» RECORDS FOR THE TASK
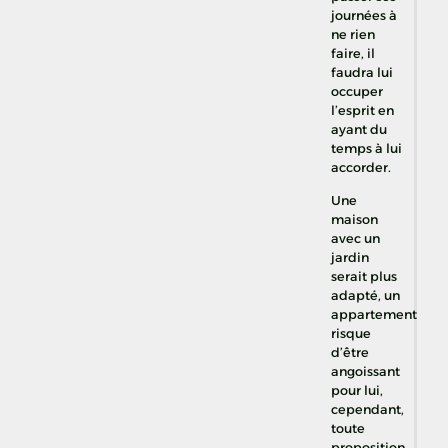
journées à
ne rien
faire, il
faudra lui
occuper
l’esprit en
ayant du
temps à lui
accorder.
Une
maison
avec un
jardin
serait plus
adapté, un
appartement
risque
d’être
angoissant
pour lui,
cependant,
toute
proposition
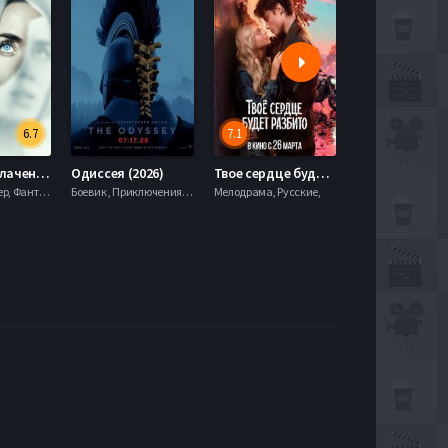
6.7
7.1
День разоблачения (2026)
Одиссея (2026)
Твое сердце будет разбито (2026)
Моана (2026)
Драма, Триллер, Фантастика,
Боевик , Приключения, Фэнтези,
Мелодрама, Русские,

» DIRECTIONS
Pictures are not part of the copy; output everything else in the records exactly.

» REPLY TO THE TASK
journées à
ne rien
faire, il
faudra lui
occuper
l’esprit en
ayant du
temps à lui
accorder.
Une
maison
avec un
jardin
serait plus
adapté, un
appartement
risque
d’être
angoissant
pour lui,
cependant,
toute
proposition
6.7
7.1
День разоблачения (2026)
Одиссея (2026)
Твое сердце будет разбито (2026)
Моана (2026)
Драма, Триллер, Фантастика,
Боевик , Приключения, Фэнтези,
Мелодрама, Русские,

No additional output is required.